How to generate this list? (followup)

Discussion in 'Perl Misc' started by Bryan, Oct 2, 2003.

  1. Bryan

    Bryan Guest

    Thanks all for the suggestions! I realized something though (sorry for
    that) that may simplify things..

    In fact, I don't care about the order of A B and C. But I do care about
    the -sum-!

    For example, if you have the following formula; AxByCz, where x is the
    number of A's y is the number of B's, z is the number of C's...

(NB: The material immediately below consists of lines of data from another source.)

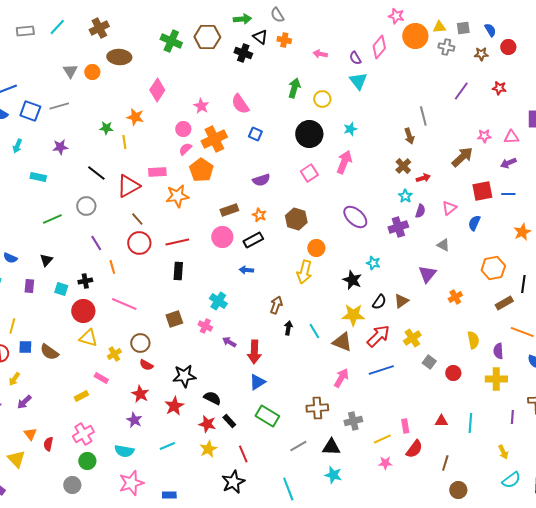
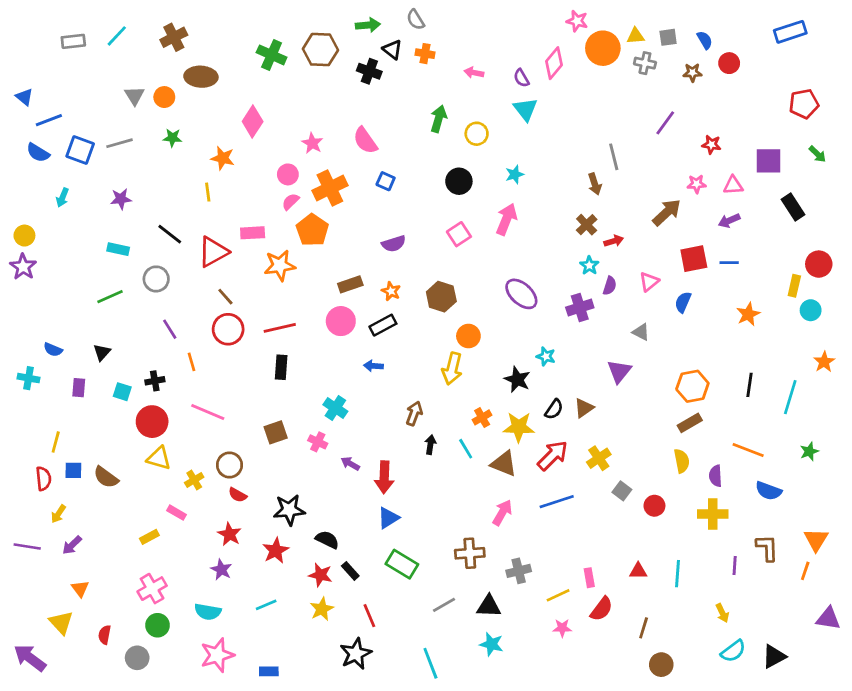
red star: (499, 88) -> (711, 145), moved
green star: (106, 128) -> (172, 138), moved
black circle: (309, 134) -> (459, 181), size x0.7
cyan rectangle: (38, 177) -> (118, 249), moved
orange hexagon: (493, 268) -> (692, 386), moved
orange cross: (455, 297) -> (482, 417), moved
brown rectangle: (504, 303) -> (690, 423), moved
red semicircle: (48, 444) -> (105, 635), moved

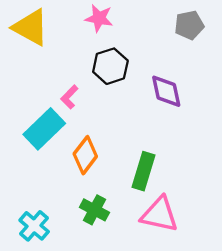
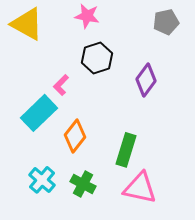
purple diamond: (166, 91) -> (146, 80), turned 48
cyan cross: (34, 226) -> (42, 180), moved

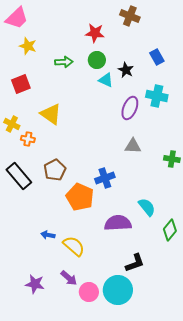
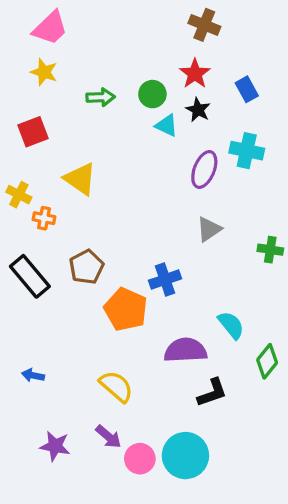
pink trapezoid: (17, 18) -> (50, 28), moved
red star: (95, 33) -> (195, 74), moved, turned 30
gray triangle: (133, 146) -> (209, 229), turned -36
blue arrow: (48, 235) -> (33, 375), moved
black L-shape: (135, 263) -> (212, 393), moved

    If k = x + y + z, I need to find all possible x, y and z values whose
    sum is equal to k.

    So, if k = 3, I could have:
    x y z
    1 0 2
    1 1 1
    1 2 0
    2 0 1
    etc, etc, etc.

    Sadly, I did not drink enough coffee today to see the quick way to do
    this either... any help appreciated!

    B
    Bryan, Oct 2, 2003
    #1
    1. Advertising

  2. Bryan

    Sam Holden Guest

    On Wed, 01 Oct 2003 23:38:34 GMT, Bryan <> wrote:
    > Thanks all for the suggestions! I realized something though (sorry for
    > that) that may simplify things..
    >
    > In fact, I don't care about the order of A B and C. But I do care about
    > the -sum-!
    >
    > For example, if you have the following formula; AxByCz, where x is the
    > number of A's y is the number of B's, z is the number of C's...
    >
    > If k = x + y + z, I need to find all possible x, y and z values whose
    > sum is equal to k.
    >
    > So, if k = 3, I could have:
    > x y z
    > 1 0 2
    > 1 1 1
    > 1 2 0
    > 2 0 1
    > etc, etc, etc.
    >
    > Sadly, I did not drink enough coffee today to see the quick way to do
    > this either... any help appreciated!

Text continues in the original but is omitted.